§ **Work to be completed**
For every line in the material below that holds "Shenzhen", report the line.

===== Available records =====

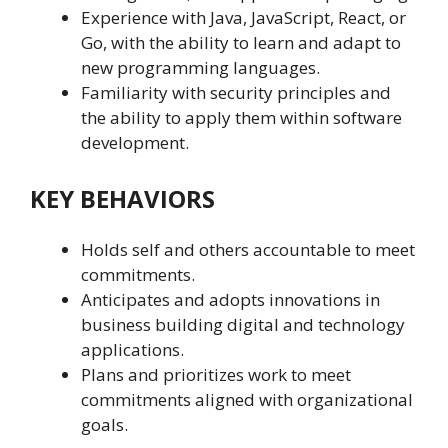
Experience with Java, JavaScript, React, or
Go, with the ability to learn and adapt to
new programming languages.
Familiarity with security principles and
the ability to apply them within software
development.
KEY BEHAVIORS
Holds self and others accountable to meet
commitments.
Anticipates and adopts innovations in
business building digital and technology
applications.
Plans and prioritizes work to meet
commitments aligned with organizational
goals.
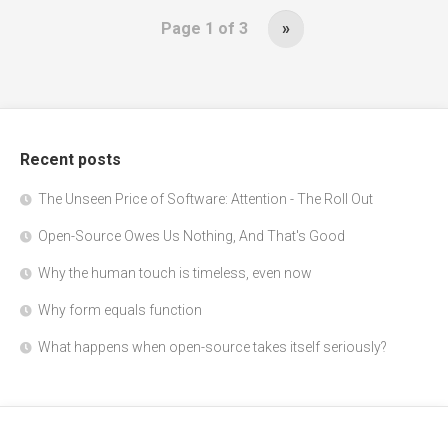
Page 1 of 3
»
Recent posts
The Unseen Price of Software: Attention - The Roll Out
Open-Source Owes Us Nothing, And That's Good
Why the human touch is timeless, even now
Why form equals function
What happens when open-source takes itself seriously?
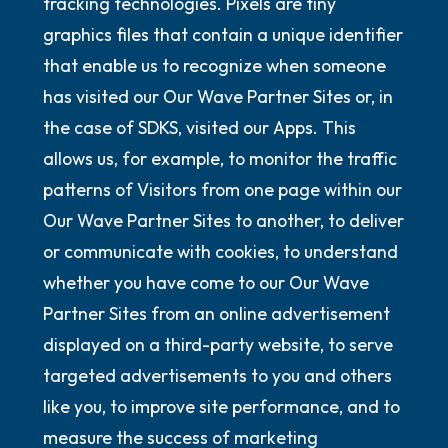
tracking technologies. Pixels are tiny
graphics files that contain a unique identifier
that enable us to recognize when someone
has visited our Our Wave Partner Sites or, in
the case of SDKS, visited our Apps. This
allows us, for example, to monitor the traffic
patterns of Visitors from one page within our
Our Wave Partner Sites to another, to deliver
or communicate with cookies, to understand
whether you have come to our Our Wave
Partner Sites from an online advertisement
displayed on a third-party website, to serve
targeted advertisements to you and others
like you, to improve site performance, and to
measure the success of marketing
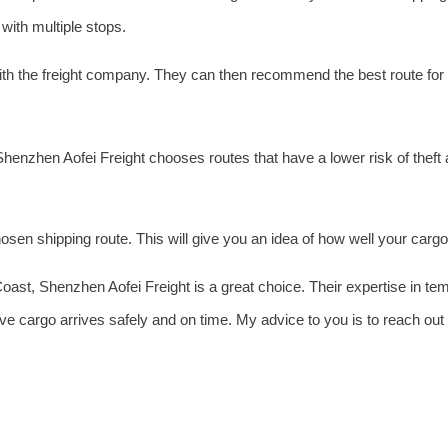
with multiple stops.
ith the freight company. They can then recommend the best route for
Shenzhen Aofei Freight chooses routes that have a lower risk of theft
sen shipping route. This will give you an idea of how well your cargo 
 Coast, Shenzhen Aofei Freight is a great choice. Their expertise in t
ive cargo arrives safely and on time. My advice to you is to reach ou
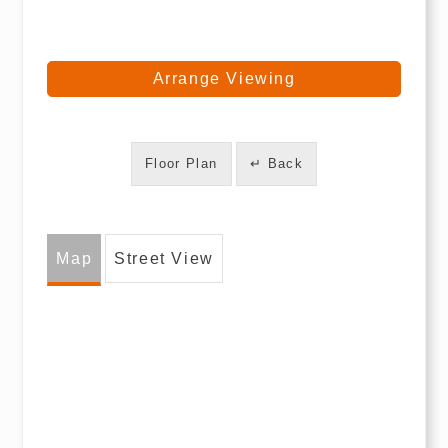
Arrange Viewing
Floor Plan
↵ Back
Map
Street View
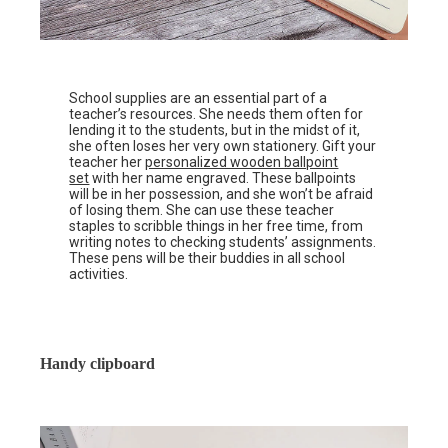
School supplies are an essential part of a
teacher’s resources. She needs them often for
lending it to the students, but in the midst of it,
she often loses her very own stationery. Gift your
teacher her
personalized wooden ballpoint
set
with her name engraved. These ballpoints
will be in her possession, and she won’t be afraid
of losing them. She can use these teacher
staples to scribble things in her free time, from
writing notes to checking students’ assignments.
These pens will be their buddies in all school
activities.
Handy clipboard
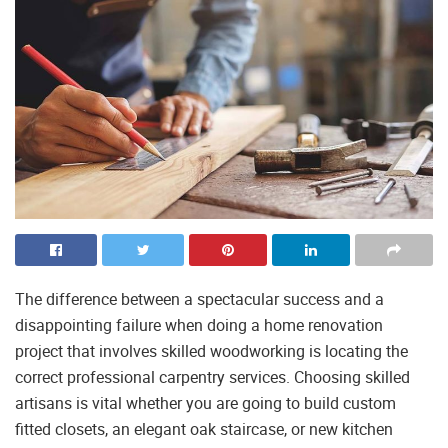
The difference between a spectacular success and a
disappointing failure when doing a home renovation
project that involves skilled woodworking is locating the
correct professional carpentry services. Choosing skilled
artisans is vital whether you are going to build custom
fitted closets, an elegant oak staircase, or new kitchen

=====

§ **Solution for this task**
Shenzhen Aofei Freight chooses routes that have a lower risk of theft
 Coast, Shenzhen Aofei Freight is a great choice. Their expertise in t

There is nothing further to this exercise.